------ Information

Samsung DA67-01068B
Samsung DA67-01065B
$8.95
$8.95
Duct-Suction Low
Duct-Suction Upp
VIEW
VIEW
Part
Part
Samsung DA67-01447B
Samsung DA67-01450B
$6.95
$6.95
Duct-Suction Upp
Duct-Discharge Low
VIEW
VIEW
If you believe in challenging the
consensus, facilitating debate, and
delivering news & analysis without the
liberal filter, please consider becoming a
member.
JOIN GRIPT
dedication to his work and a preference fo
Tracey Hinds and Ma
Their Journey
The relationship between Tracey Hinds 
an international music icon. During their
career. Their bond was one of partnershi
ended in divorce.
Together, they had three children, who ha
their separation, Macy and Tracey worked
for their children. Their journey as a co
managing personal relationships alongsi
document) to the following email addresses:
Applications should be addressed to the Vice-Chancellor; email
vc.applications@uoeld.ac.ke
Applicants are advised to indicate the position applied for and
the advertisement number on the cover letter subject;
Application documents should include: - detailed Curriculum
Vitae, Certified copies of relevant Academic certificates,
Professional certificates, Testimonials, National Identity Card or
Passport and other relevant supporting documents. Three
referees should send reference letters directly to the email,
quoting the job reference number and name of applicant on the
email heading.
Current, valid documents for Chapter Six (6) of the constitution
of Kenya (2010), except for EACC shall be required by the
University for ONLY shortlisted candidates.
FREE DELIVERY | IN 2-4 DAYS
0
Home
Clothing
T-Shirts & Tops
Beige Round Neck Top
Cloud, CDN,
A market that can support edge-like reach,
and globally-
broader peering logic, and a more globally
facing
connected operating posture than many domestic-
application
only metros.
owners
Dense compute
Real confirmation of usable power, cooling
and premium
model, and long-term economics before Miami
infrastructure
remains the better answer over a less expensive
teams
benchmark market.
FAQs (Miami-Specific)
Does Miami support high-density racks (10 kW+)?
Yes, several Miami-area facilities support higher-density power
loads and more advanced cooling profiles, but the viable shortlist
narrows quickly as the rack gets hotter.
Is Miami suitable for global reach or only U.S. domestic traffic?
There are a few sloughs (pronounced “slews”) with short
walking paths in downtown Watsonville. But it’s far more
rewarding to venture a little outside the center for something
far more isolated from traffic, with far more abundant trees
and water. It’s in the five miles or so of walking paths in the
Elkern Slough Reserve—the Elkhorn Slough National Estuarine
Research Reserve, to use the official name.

------------

Problem to work on - Wherever the string "density" appears in the records above, copy the line it sits in.

Output for this task -
Does Miami support high-density racks (10 kW+)?
Yes, several Miami-area facilities support higher-density power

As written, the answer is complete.